Many blame the country's inept education system. Half of primary and secondary school students aren’t learning at the levels they should be, according to a survey by the Boston Consulting Group. When they get to college, it gets worse – 63 percent of students get degrees that aren’t useful for private-sector jobs.

“They’re just not going to have the dynamic, flexible skills that employers are looking for,” said Edward Sayre, an associate professor in the department of political science, international development and international affairs at the University of Southern Mississippi in Hattiesburg.

One of Abdullah’s projects was modernizing the education system. In 2007, he launched the King Abdullah Project for the Development of Public Education, run through a company called Tatweer, which dispensed about $3 billion to improve the quality of education. He allocated money to beef up extracurricular activities, train teachers and develop curriculum. The Tatweer reform program was designed to change the way students learn – instead of just memorizing facts, students were encouraged to solve problem.

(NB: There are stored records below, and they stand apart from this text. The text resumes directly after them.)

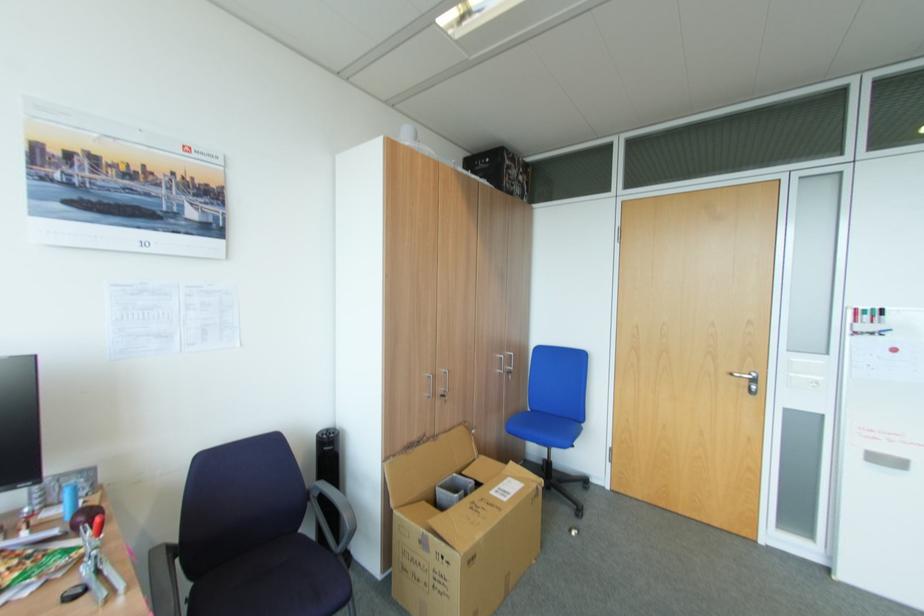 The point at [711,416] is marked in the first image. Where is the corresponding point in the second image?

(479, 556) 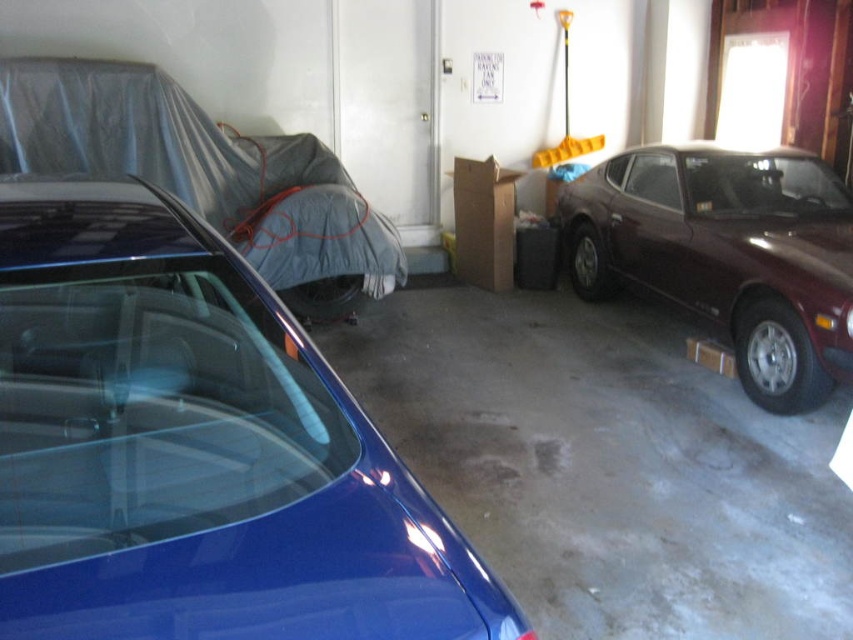 You need to park a new car in the garage. The new car is wider than the glossy blue car at center but narrower than the maroon metallic car at right. Where should you park it so that it doesn t block the entrance?

You should park the new car between the glossy blue car at center and the maroon metallic car at right. Since the glossy blue car at center is narrower than the maroon metallic car at right, there should be enough space between them to accommodate a car wider than the blue one but narrower than the maroon one without blocking the entrance.

You are driving a car that is 2 meters wide and want to park it in the garage. The glossy blue car at center and the maroon metallic car at right are already parked. Based on their positions, can you fit your car between them without moving the existing cars?

The glossy blue car at center is to the left of the maroon metallic car at right, so there is space between them. Since your car is 2 meters wide, you can fit it between the glossy blue car at center and the maroon metallic car at right if the available space is at least 2 meters wide. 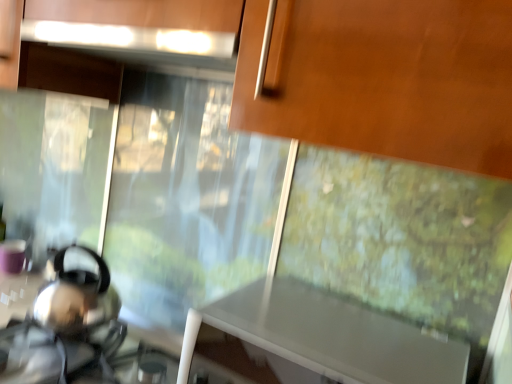 This screenshot has height=384, width=512. I want to click on white glossy table at center, so click(x=328, y=336).

What do you see at coordinates (328, 336) in the screenshot?
I see `white glossy table at center` at bounding box center [328, 336].

Where is `white glossy table at center`? white glossy table at center is located at coordinates (328, 336). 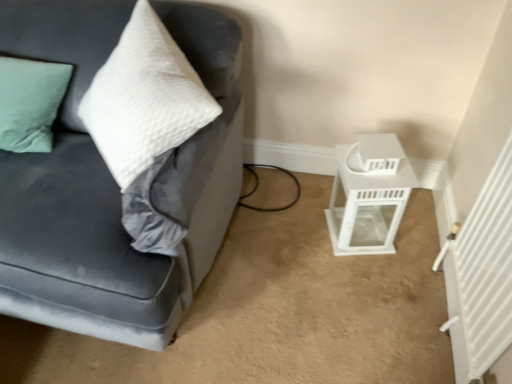 Question: Are white glossy lantern at lower right and velvet gray couch at left making contact?

Choices:
 (A) yes
 (B) no

Answer: (B)

Question: Can you confirm if white glossy lantern at lower right is wider than velvet gray couch at left?

Choices:
 (A) no
 (B) yes

Answer: (A)

Question: Would you say white glossy lantern at lower right contains velvet gray couch at left?

Choices:
 (A) yes
 (B) no

Answer: (B)

Question: From the image's perspective, is white glossy lantern at lower right located above velvet gray couch at left?

Choices:
 (A) no
 (B) yes

Answer: (A)

Question: Does white glossy lantern at lower right come in front of velvet gray couch at left?

Choices:
 (A) no
 (B) yes

Answer: (A)

Question: Considering the relative positions of white glossy lantern at lower right and velvet gray couch at left in the image provided, is white glossy lantern at lower right to the left of velvet gray couch at left from the viewer's perspective?

Choices:
 (A) yes
 (B) no

Answer: (B)

Question: Can you confirm if velvet gray couch at left is bigger than white glossy lantern at lower right?

Choices:
 (A) no
 (B) yes

Answer: (B)

Question: Can we say velvet gray couch at left lies outside white glossy lantern at lower right?

Choices:
 (A) no
 (B) yes

Answer: (B)

Question: Considering the relative positions of velvet gray couch at left and white glossy lantern at lower right in the image provided, is velvet gray couch at left to the right of white glossy lantern at lower right from the viewer's perspective?

Choices:
 (A) yes
 (B) no

Answer: (B)

Question: Does velvet gray couch at left have a lesser height compared to white glossy lantern at lower right?

Choices:
 (A) no
 (B) yes

Answer: (A)

Question: Can you confirm if velvet gray couch at left is taller than white glossy lantern at lower right?

Choices:
 (A) yes
 (B) no

Answer: (A)

Question: Is velvet gray couch at left further to camera compared to white glossy lantern at lower right?

Choices:
 (A) no
 (B) yes

Answer: (A)

Question: Considering the positions of velvet gray couch at left and white glossy lantern at lower right in the image, is velvet gray couch at left wider or thinner than white glossy lantern at lower right?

In 2009, he founded the King Abdullah University for Science and Technology with a $10 billion endowment, and the 2015 Saudi budget increased spending on education by 3 percent. Of the roughly $58 billion the country allocated toward education, about $108 million will go toward general school rehabilitation projects, and $3 billion will go toward higher education, according to the U.S.-Saudi Arabian Business Council.

But in order to be successful, Salman will also have to address foreigners’ domination of the workforce, Sayre said. Saudi Arabia plays host to about 9 million expatriates, Bloomberg reported in 2013.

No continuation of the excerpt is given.